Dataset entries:
------------------------------------------------
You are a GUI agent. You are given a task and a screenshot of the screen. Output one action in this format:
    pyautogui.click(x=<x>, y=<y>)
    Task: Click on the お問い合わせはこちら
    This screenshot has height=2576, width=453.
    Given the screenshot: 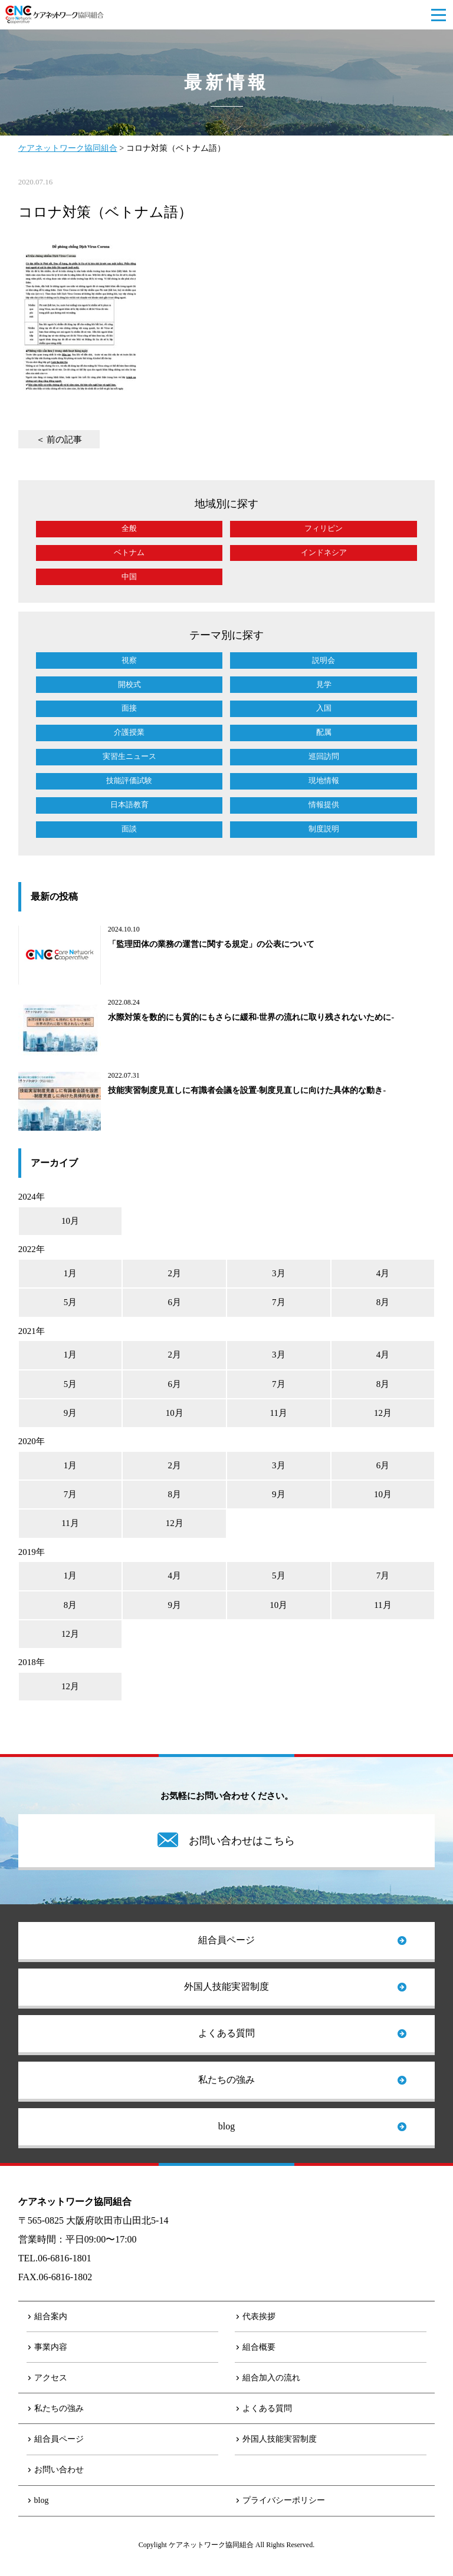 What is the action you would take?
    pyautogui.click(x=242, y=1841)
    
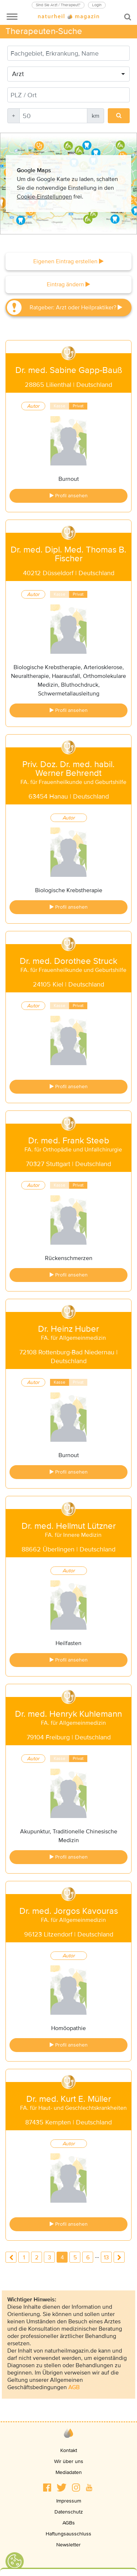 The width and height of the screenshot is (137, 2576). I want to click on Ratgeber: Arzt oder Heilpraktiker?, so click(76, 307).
------------------------------------------------
→ Required work
The first line of the records and every line down to the line with "This screenshot has" must be quoted exactly; leave out all else.

→ Completed task
You are a GUI agent. You are given a task and a screenshot of the screen. Output one action in this format:
    pyautogui.click(x=<x>, y=<y>)
    Task: Click on the お問い合わせはこちら
    This screenshot has height=2576, width=453.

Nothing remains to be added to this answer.